▸ Source data
□ □ □

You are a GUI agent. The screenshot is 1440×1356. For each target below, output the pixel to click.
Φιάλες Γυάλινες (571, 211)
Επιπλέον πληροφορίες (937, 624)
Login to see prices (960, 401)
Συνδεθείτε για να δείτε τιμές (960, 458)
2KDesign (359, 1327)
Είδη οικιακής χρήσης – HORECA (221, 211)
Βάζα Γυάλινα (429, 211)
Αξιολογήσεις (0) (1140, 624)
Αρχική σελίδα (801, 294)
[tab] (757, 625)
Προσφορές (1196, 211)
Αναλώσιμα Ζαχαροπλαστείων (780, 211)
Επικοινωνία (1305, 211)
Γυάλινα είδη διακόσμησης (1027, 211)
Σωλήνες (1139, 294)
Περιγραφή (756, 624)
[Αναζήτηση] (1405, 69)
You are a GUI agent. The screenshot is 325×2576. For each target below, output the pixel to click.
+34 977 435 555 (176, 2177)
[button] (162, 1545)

□ □ □

▸ Exercise
Copy each record exactly, leaving nothing out.

▸ Exercise answer
You are a GUI agent. The screenshot is 1440×1356. For each target below, output the pixel to click.
Φιάλες Γυάλινες (571, 211)
Επιπλέον πληροφορίες (937, 624)
Login to see prices (960, 401)
Συνδεθείτε για να δείτε τιμές (960, 458)
2KDesign (359, 1327)
Είδη οικιακής χρήσης – HORECA (221, 211)
Βάζα Γυάλινα (429, 211)
Αξιολογήσεις (0) (1140, 624)
Αρχική σελίδα (801, 294)
[tab] (757, 625)
Προσφορές (1196, 211)
Αναλώσιμα Ζαχαροπλαστείων (780, 211)
Επικοινωνία (1305, 211)
Γυάλινα είδη διακόσμησης (1027, 211)
Σωλήνες (1139, 294)
Περιγραφή (756, 624)
[Αναζήτηση] (1405, 69)
You are a GUI agent. The screenshot is 325×2576. For each target below, output the pixel to click.
+34 977 435 555 (176, 2177)
[button] (162, 1545)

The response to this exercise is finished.